• _The task_:
Copy out, from the data below, each line in which the word "Verlagsseite" occurs.

* * * * * * * * *

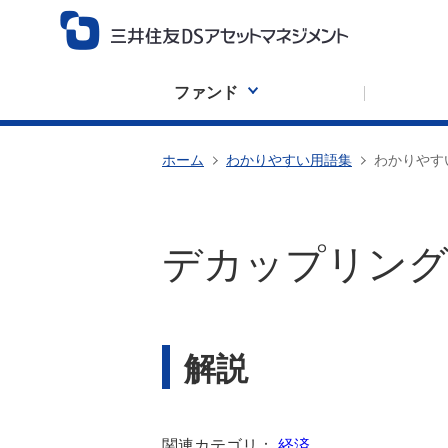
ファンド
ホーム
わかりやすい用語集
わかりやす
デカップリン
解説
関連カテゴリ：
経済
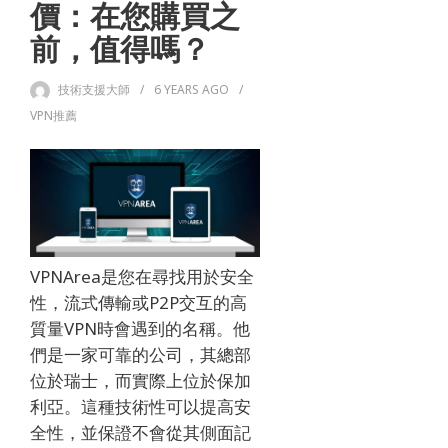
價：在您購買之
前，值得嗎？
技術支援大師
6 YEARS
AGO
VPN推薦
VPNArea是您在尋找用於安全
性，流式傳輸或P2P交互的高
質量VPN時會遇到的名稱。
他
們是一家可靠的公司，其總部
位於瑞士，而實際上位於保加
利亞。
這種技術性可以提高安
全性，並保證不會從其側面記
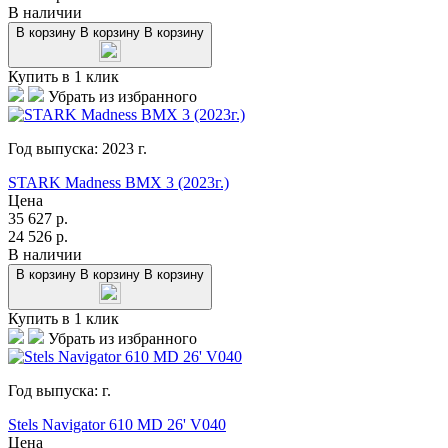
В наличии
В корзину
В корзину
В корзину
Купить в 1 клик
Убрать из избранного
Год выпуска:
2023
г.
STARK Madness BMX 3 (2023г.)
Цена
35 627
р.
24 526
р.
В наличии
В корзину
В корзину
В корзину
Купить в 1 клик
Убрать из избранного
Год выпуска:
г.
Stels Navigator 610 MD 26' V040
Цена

* * * * * * * * *

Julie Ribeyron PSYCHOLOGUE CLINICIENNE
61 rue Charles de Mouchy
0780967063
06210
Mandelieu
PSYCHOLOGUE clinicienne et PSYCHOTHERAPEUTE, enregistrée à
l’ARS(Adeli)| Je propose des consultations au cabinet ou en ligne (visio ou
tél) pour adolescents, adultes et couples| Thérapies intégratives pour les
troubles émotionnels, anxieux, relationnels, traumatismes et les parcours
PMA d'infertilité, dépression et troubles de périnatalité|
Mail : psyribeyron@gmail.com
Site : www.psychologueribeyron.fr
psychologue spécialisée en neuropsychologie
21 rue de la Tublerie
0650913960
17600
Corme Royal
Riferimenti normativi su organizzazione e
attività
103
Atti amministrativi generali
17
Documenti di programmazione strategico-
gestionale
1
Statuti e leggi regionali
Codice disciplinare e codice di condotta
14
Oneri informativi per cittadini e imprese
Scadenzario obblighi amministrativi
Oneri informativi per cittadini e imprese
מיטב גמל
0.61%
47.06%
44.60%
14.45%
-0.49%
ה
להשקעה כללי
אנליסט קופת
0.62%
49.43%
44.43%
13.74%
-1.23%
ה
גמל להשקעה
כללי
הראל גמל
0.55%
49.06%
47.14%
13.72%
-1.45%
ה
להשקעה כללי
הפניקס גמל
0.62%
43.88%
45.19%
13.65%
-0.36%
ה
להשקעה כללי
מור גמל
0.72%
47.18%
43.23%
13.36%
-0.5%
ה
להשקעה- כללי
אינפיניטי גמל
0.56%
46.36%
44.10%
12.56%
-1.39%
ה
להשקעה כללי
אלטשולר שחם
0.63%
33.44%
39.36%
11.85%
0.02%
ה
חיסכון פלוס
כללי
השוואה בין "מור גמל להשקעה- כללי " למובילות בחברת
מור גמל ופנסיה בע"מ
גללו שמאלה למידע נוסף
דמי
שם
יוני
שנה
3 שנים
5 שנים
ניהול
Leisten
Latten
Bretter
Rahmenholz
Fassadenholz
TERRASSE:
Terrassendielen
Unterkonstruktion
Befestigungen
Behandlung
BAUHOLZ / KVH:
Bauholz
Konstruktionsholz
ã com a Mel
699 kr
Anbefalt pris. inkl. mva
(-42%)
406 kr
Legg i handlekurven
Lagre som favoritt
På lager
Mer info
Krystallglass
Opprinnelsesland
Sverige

* * * * * * * * *

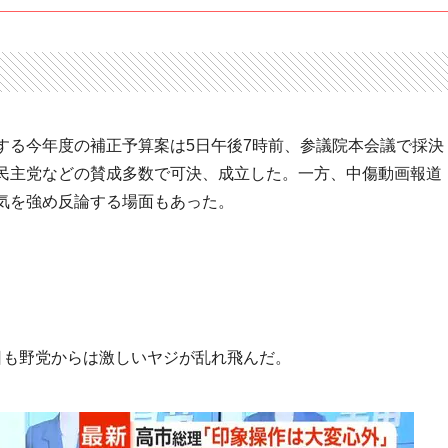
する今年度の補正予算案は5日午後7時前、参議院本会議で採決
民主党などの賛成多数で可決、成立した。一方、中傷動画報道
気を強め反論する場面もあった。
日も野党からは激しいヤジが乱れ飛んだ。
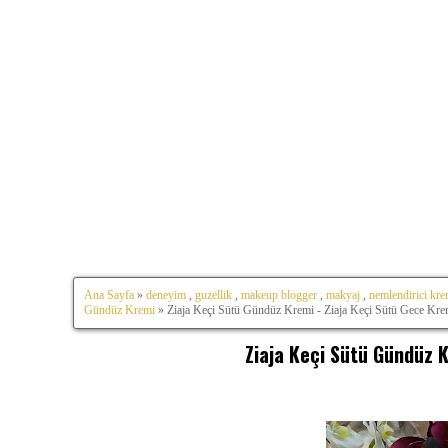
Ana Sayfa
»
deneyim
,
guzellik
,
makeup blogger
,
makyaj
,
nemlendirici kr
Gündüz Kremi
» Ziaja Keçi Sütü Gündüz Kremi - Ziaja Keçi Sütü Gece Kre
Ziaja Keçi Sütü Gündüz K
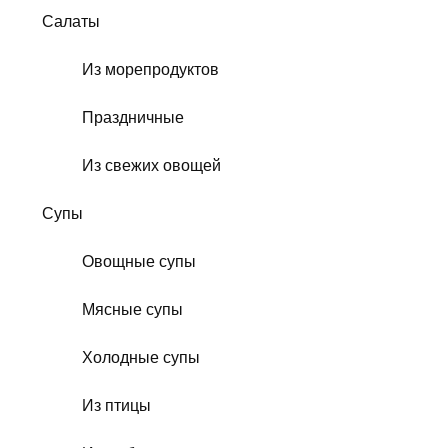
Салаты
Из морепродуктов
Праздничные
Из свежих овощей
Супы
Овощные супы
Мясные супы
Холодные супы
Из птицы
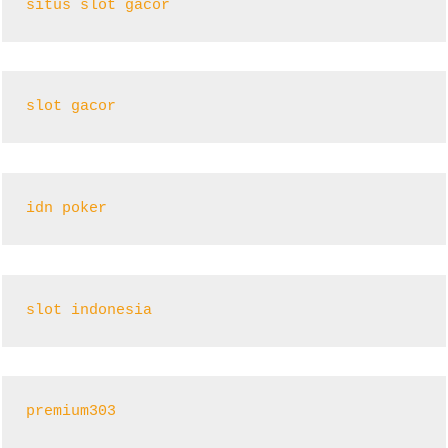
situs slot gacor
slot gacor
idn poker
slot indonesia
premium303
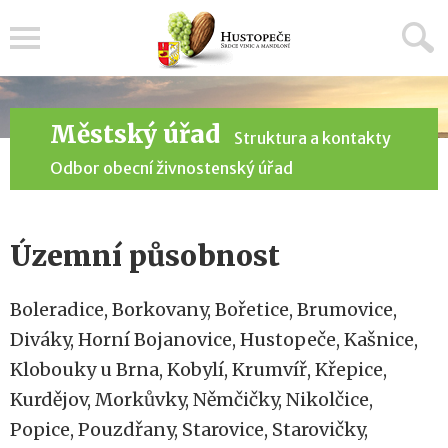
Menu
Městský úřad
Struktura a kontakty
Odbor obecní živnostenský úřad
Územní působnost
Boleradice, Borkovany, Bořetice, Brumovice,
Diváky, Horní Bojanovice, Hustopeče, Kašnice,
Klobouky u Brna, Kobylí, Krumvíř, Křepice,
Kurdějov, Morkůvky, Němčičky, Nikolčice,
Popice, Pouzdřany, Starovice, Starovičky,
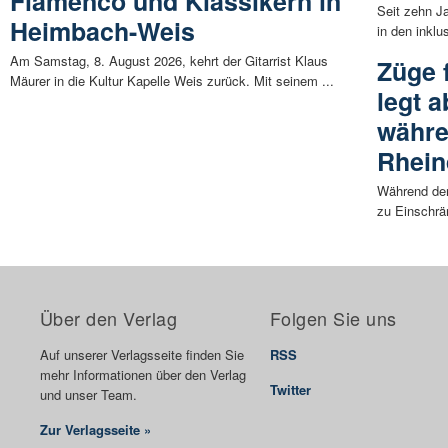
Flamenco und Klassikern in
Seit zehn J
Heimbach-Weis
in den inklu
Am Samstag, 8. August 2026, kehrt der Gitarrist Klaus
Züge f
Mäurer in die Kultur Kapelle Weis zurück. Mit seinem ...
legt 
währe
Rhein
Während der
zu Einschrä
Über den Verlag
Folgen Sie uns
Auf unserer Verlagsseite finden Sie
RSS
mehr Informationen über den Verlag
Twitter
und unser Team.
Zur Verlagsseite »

* * * * * * * * *

• _Result_:
Auf unserer Verlagsseite finden Sie
Zur Verlagsseite »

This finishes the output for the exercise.